_What to produce_
Only one stretch of the data below is wanted: the lines from the one with "Обычно их не" through the one with "Partnerio turinys", repeated exactly.

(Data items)

::::

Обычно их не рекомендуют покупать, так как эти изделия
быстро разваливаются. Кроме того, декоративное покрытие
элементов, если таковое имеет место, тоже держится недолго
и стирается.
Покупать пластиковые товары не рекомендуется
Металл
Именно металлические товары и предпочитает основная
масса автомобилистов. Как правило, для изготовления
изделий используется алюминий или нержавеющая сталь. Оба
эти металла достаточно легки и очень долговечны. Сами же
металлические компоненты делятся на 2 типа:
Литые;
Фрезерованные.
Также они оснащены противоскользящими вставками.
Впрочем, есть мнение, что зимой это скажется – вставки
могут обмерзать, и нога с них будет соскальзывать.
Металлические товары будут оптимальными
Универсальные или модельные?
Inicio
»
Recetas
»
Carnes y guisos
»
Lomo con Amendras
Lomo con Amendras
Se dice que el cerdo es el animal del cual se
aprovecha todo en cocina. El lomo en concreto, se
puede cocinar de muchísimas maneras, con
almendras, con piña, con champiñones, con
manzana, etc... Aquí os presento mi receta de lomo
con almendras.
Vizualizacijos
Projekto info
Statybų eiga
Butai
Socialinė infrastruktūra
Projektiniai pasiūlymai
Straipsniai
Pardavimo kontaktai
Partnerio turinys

::::

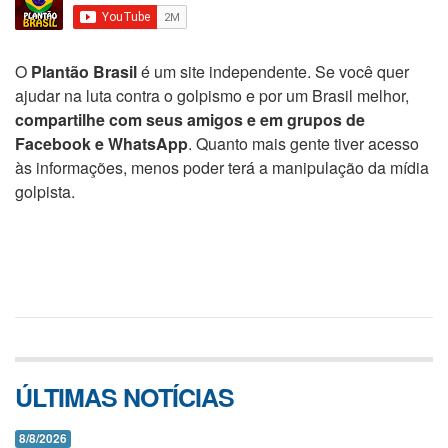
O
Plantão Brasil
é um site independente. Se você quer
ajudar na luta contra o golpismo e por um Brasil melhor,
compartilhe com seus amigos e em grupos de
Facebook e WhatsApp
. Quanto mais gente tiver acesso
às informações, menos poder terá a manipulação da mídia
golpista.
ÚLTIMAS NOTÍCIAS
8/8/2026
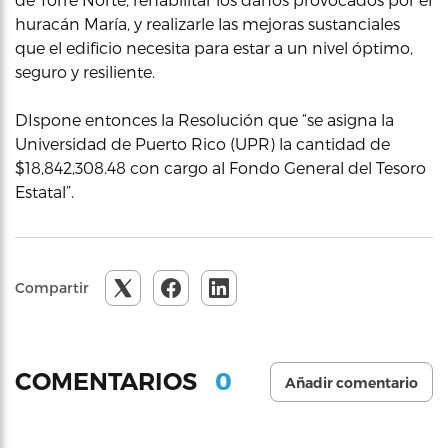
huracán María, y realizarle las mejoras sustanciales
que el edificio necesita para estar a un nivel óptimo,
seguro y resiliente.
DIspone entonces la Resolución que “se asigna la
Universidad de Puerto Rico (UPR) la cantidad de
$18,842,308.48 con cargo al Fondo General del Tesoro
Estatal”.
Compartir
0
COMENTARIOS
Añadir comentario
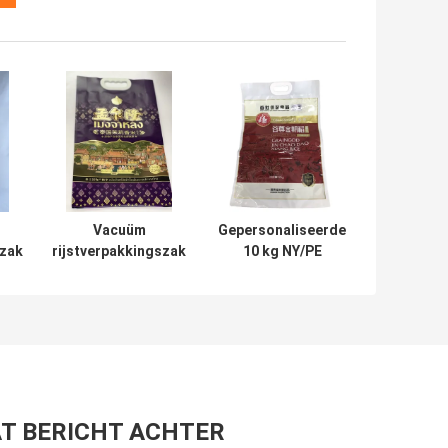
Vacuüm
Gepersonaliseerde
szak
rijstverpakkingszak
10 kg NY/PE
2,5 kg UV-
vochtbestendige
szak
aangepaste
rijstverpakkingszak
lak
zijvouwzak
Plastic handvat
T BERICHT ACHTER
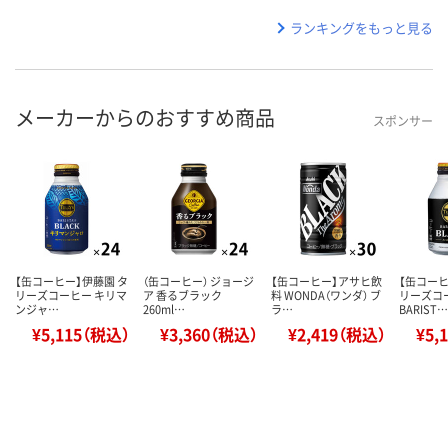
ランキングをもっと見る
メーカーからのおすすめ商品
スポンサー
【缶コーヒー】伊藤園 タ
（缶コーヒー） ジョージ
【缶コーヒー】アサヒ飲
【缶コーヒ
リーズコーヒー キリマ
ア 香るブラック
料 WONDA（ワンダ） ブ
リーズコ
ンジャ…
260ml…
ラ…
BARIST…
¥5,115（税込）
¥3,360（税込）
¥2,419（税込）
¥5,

::::

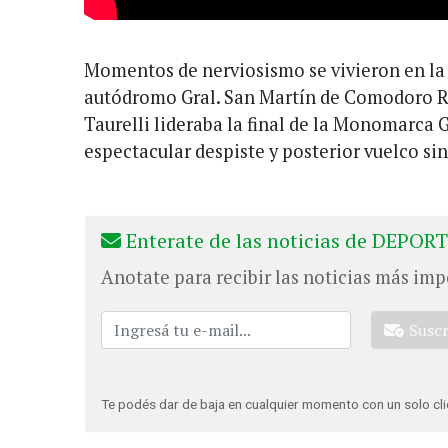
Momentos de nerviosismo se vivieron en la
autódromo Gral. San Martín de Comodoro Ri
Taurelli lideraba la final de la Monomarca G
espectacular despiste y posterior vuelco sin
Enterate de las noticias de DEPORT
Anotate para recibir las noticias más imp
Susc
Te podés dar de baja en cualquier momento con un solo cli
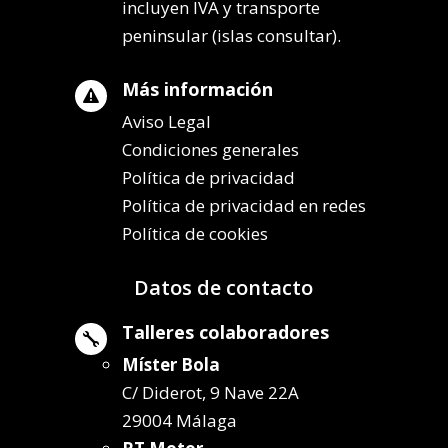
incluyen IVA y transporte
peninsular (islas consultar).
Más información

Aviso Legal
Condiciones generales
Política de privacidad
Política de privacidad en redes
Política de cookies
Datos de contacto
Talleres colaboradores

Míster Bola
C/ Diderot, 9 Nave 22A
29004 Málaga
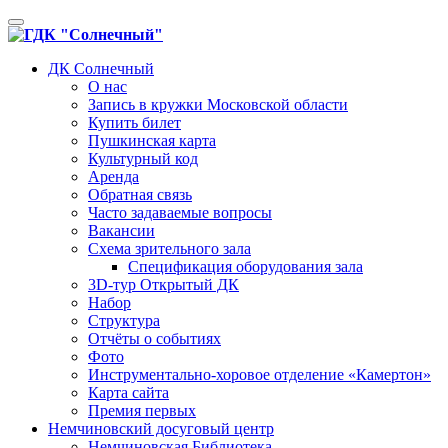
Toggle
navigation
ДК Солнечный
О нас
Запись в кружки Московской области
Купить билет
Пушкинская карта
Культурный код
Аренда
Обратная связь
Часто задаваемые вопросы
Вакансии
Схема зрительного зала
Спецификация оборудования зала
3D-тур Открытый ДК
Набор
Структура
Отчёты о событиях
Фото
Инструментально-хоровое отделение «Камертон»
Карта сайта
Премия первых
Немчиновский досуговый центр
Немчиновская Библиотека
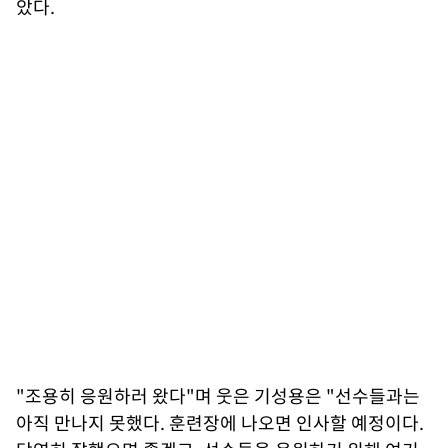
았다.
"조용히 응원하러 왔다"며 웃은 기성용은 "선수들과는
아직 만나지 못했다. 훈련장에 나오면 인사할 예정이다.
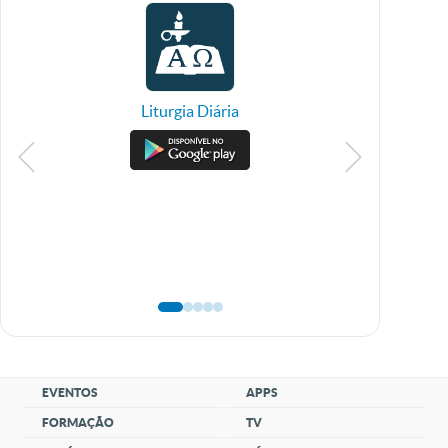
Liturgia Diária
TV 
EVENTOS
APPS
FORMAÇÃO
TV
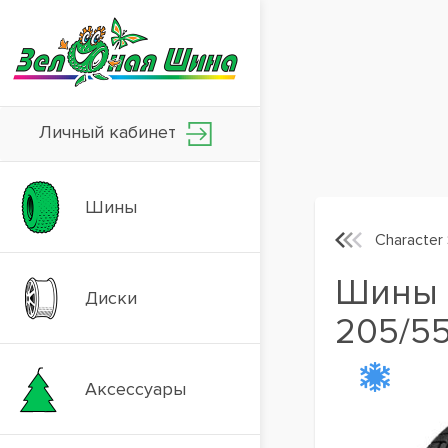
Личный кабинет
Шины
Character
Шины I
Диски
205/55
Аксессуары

::::

_Task response_
Обычно их не рекомендуют покупать, так как эти изделия
быстро разваливаются. Кроме того, декоративное покрытие
элементов, если таковое имеет место, тоже держится недолго
и стирается.
Покупать пластиковые товары не рекомендуется
Металл
Именно металлические товары и предпочитает основная
масса автомобилистов. Как правило, для изготовления
изделий используется алюминий или нержавеющая сталь. Оба
эти металла достаточно легки и очень долговечны. Сами же
металлические компоненты делятся на 2 типа:
Литые;
Фрезерованные.
Также они оснащены противоскользящими вставками.
Впрочем, есть мнение, что зимой это скажется – вставки
могут обмерзать, и нога с них будет соскальзывать.
Металлические товары будут оптимальными
Универсальные или модельные?
Inicio
»
Recetas
»
Carnes y guisos
»
Lomo con Amendras
Lomo con Amendras
Se dice que el cerdo es el animal del cual se
aprovecha todo en cocina. El lomo en concreto, se
puede cocinar de muchísimas maneras, con
almendras, con piña, con champiñones, con
manzana, etc... Aquí os presento mi receta de lomo
con almendras.
Vizualizacijos
Projekto info
Statybų eiga
Butai
Socialinė infrastruktūra
Projektiniai pasiūlymai
Straipsniai
Pardavimo kontaktai
Partnerio turinys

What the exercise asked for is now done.